Cette approche minimaliste m'a guidée vers une approche orientée objet : oui à la complexité liée au champs désuets, si elle est encapsulée par des méthodes d'abtraction qui permettent de ne pas avoir à s'en soucier ! Cette épiphanie m'a fait cesser le développement de scripts gérant un ensemble de formats pour intégrer leurs fonctions de manière différente, « orientée objet ». Il s'agit de l'approche retenue dans la bibliothèque PerlMSI : un objet RSS est créé à partir d'un fichier. Il est possible d'accéder à son contenu sous forme de colonne pour faire sa propre cuisine, ou de se contenter des fonctions d'accès (bien sur, il aurait été possible d'obtenir un résultat proche en conservant les scripts existants et en se recentrant sur des fonctions plsql, mais la lourdeur imposée par les bases SQL devenait de plus génante, et m'a conduit à les considérer comme une simple sortie potentielle pour des manipulations spécifiques, et non le passage imposé du traitement de données).
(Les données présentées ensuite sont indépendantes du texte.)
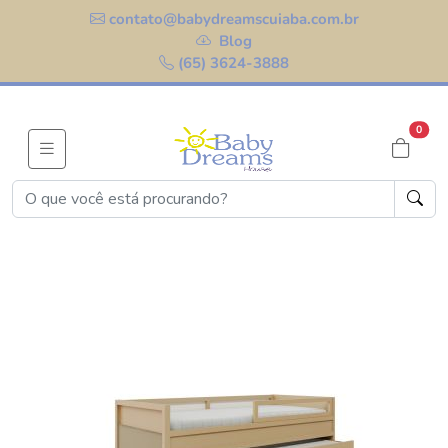
contato@babydreamscuiaba.com.br
Blog
(65) 3624-3888
0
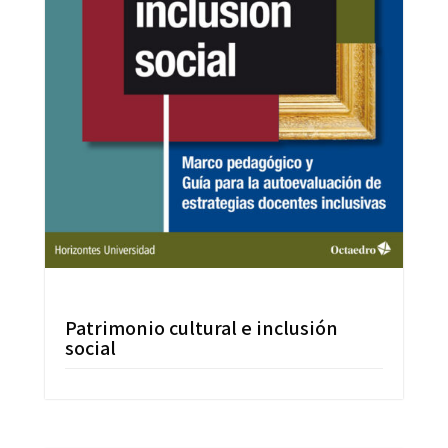
Patrimonio cultural e inclusión
social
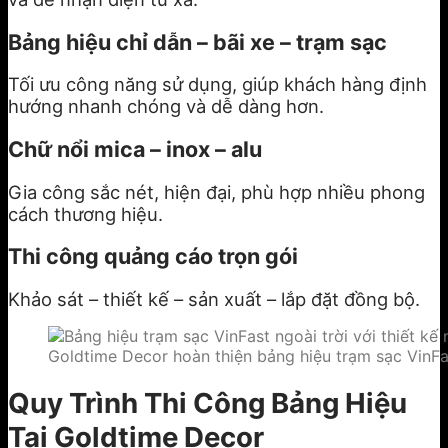
Bảng hiệu chỉ dẫn – bãi xe – trạm sạc
Tối ưu công năng sử dụng, giúp khách hàng định
hướng nhanh chóng và dễ dàng hơn.
Chữ nổi mica – inox – alu
Gia công sắc nét, hiện đại, phù hợp nhiều phong
cách thương hiệu.
Thi công quảng cáo trọn gói
Khảo sát – thiết kế – sản xuất – lắp đặt đồng bộ.
Goldtime Decor hoàn thiện bảng hiệu trạm sạc VinFas
Quy Trình Thi Công Bảng Hiệu
Tại Goldtime Decor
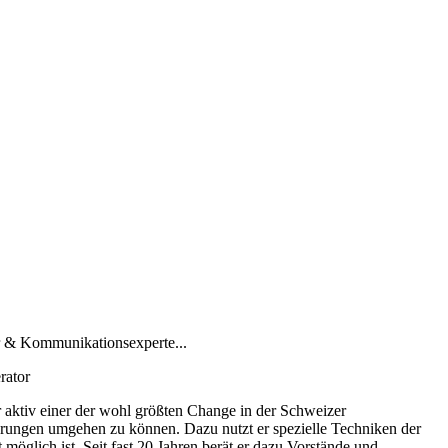
 & Kommunikationsexperte...
rator
r aktiv einer der wohl größten Change in der Schweizer
rungen umgehen zu können. Dazu nutzt er spezielle Techniken der
möglich ist. Seit fast 20 Jahren berät er dazu Vorstände und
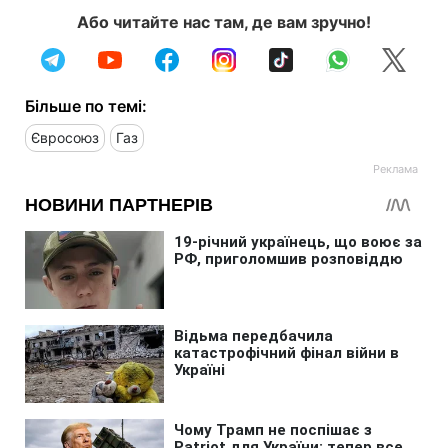
Або читайте нас там, де вам зручно!
Більше по темі:
Євросоюз
Газ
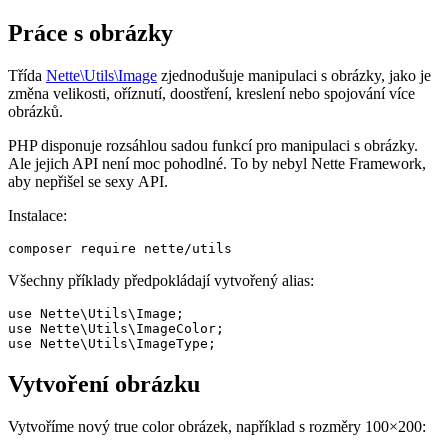
Práce s obrázky
Třída
Nette\Utils\Image
zjednodušuje manipulaci s obrázky, jako je
změna velikosti, oříznutí, doostření, kreslení nebo spojování více
obrázků.
PHP disponuje rozsáhlou sadou funkcí pro manipulaci s obrázky.
Ale jejich API není moc pohodlné. To by nebyl Nette Framework,
aby nepřišel se sexy API.
Instalace:
Všechny příklady předpokládají vytvořený alias:
use Nette\Utils\Image;

use Nette\Utils\ImageColor;

Vytvoření obrázku
Vytvoříme nový true color obrázek, například s rozměry 100×200:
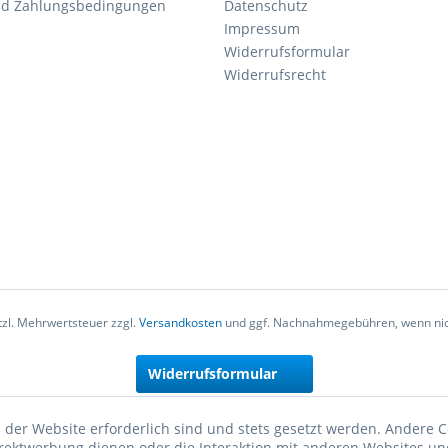
nd Zahlungsbedingungen
Datenschutz
Impressum
Widerrufsformular
Widerrufsrecht
etzl. Mehrwertsteuer zzgl.
Versandkosten
und ggf. Nachnahmegebühren, wenn nic
Widerrufsformular
 der Website erforderlich sind und stets gesetzt werden. Andere C
irektwerbung dienen oder die Interaktion mit anderen Websites un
Les abstractions sont préférables pour leur simplicité, mais surtout car elles laissent l'interprétation des différences de format à l'implémenteur. Par exemple, un fichier RSS de 2004 ne renseignait pas l'IEP correspondant à un RSS. Un objet RSS créé à partir d'un fichier RSS de 2004 ne sait donc pas lister les IEP distincts qu'il contient, alors que ce même objet créé par un fichier RSS plus récent aura cette possibilité. Toutefois, si l'objet RSS de 2004 peut acquérir cette information, par exemple en le croisant à un autre objet créé à partir d'un autre fichier, cette possibilité et les calculs qui vont avec sera offerte.

À mon avis, il s'agit de la bonne approche, car elle permet de laisser le choix de la complexité à l'implémenteur des méthodes de ces objets : si tel champ (ex: IEP) a une importance suffisante, une méthode supplémentaire pour gérer les cas où l'absence de champs pose problème sera proposée. Si le champs est très secondaire et désuet, aucun besoin de perdre du temps à implémenter une méthode qui sera utilisée par un faible pourcentage des utilisateurs. Ces derniers pourront toujours accéder au contenu intégral de l'objet pour faire leur propre cuisine. La loi du marché à l'oeuvre...

C'est un peu de cette manière que je vois le format pivot : inutile voire dangereux, car obligeant de gérer de très rares recettes de cuisine au détriment des cas d'utilisation les plus fréquents. Une approche objet laisse suffisamment de souplesse pour traiter de manière différente les besoins les plus fréquents, de ceux les plus rares.